4 Approach: Hardware and Machine Learning

In our manufacturing scenario, we will be using various hardware and software/machine learning components, described in the following.

The individual sensor cases will be manufactured using fused deposition modeling (FDM)/fused filament fabrication (FFM). For the assembly, we will use the YuMi collaborative robot (ABB, Switzerland), which has two arms with 7 degrees of freedom (DoF) each, a payload of 0.5 kg and a pose repeatability of 0.02 mm. To receive additional feedback during object manipulation tasks, its gripper will be outfitted with tactile sensors. This will improve the efficiency and robustness of the grasping task. The sensor provides feedback regarding the grip quality confidence and enables slip detection of the grasped object, which can then be counteracted by improving the applied force of the gripper on the object. For the object detection, we will use a 3D scanner to create heightmaps of the objects. Several area scan cameras will be implemented for vision-based information from various angles and to determine the orientation of the objects.

In order to successfully teach the robot to perform the pick and place task, the trained machine learning algorithm needs to recognize which produced element belongs to the corresponding case. To accomplish this, the tools presented in Sect. 2 will be implemented and combined. By implementing ADR [7], the agent will be trained to realize a robust system with a high success rate in the transfer from simulation to the real world. Additionally, due to the implementation of ML and solutions for sparse reward, the learning time of the agent will be decreased. The main consideration for this approach is:

  • How can we apply (a combination of) machine learning algorithms to generalize pick and place assembly tasks (i.e. various weights, sizes, geometries, quantities) for individualized products?

The Meta-Learners by Finn, Duan, and Mishra [4,5,6, 12] have been successfully taught to perform simple RL tasks, such as locomotion tasks. In Meta-World [13], these algorithms have been tested for a variety of advanced robotic tasks. However, the results for the presented problems have a maximum rate of successfully solved tasks of 50%. This does not seem high enough to confidently and robustly perform the presented pick and place operations. We therefore aim to reach a higher success rate with the following concept:

  1. 1.

    Generate and define the described collaborative tasks in the simulated environment using Mujoco (Roboti LLC, USA)

  2. 2.

    Find a suitable configuration and combination of ML algorithms which will solve the pick and place task

  3. 3.

    Implement and fine tune the trained algorithm in the real-world production scenario, applying the concept of transfer-learning

5 Conclusion and Outlook

In this paper, we propose an approach to successfully perform intelligent pick and place tasks for the assembly of individualized products using RL algorithms capable of ML.

The developed demonstrator will then be used to answer the following research questions, which are both of technical and socio-technical nature:

  • Which algorithms have which impact on the robustness of the system?

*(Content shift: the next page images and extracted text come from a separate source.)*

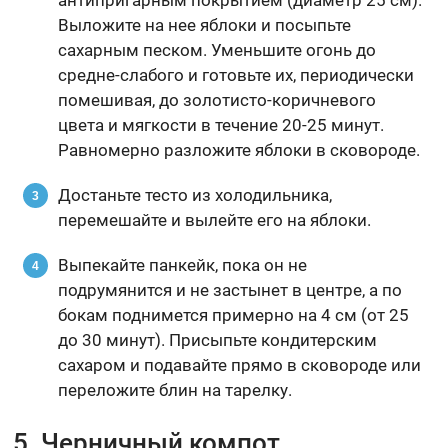
антипригарным покрытием (диаметр 25 см).
Выложите на нее яблоки и посыпьте
сахарным песком. Уменьшите огонь до
средне-слабого и готовьте их, периодически
помешивая, до золотисто-коричневого
цвета и мягкости в течение 20-25 минут.
Равномерно разложите яблоки в сковороде.
Достаньте тесто из холодильника,
перемешайте и вылейте его на яблоки.
Выпекайте панкейк, пока он не
подрумянится и не застынет в центре, а по
бокам поднимется примерно на 4 см (от 25
до 30 минут). Присыпьте кондитерским
сахаром и подавайте прямо в сковороде или
переложите блин на тарелку.
5. Черничный компот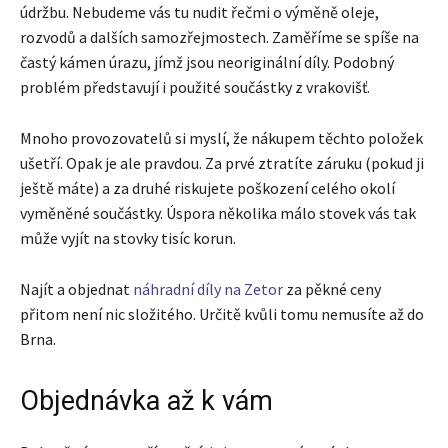
údržbu. Nebudeme vás tu nudit řečmi o výměně oleje,
rozvodů a dalších samozřejmostech. Zaměříme se spíše na
častý kámen úrazu, jímž jsou neoriginální díly. Podobný
problém představují i použité součástky z vrakovišť.
Mnoho provozovatelů si myslí, že nákupem těchto položek
ušetří. Opak je ale pravdou. Za prvé ztratíte záruku (pokud ji
ještě máte) a za druhé riskujete poškození celého okolí
vyměněné součástky. Úspora několika málo stovek vás tak
může vyjít na stovky tisíc korun.
Najít a objednat
náhradní díly na Zetor
za pěkné ceny
přitom není nic složitého. Určitě kvůli tomu nemusíte až do
Brna.
Objednávka až k vám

How can we assure that the robustness reached in simulation can be transferred to the real-world environment, e.g. using ADR?

  • How can we implement a dynamic work space for the robot when working collaboratively with a human? How can a human be integrated into the collaborative assembly process in a way that is both sensible and effective?

In the future, we plan on fully implementing the developed assembly process into our manufacturing scenario described in Sect. 3. The manufacturing scenario includes the transportation of individual parts using automated guided vehicles and presenting the final product to the customer. A further goal is to study the collaborative assembly process between humans and robots. This is the focus of another research project in our lab, which aims to achieve adaptive human-robot collaboration through the implementation of sensors to detect the user’s status (e.g. focus, stress). The combined results of these projects will contribute to an optimal collaborative working process.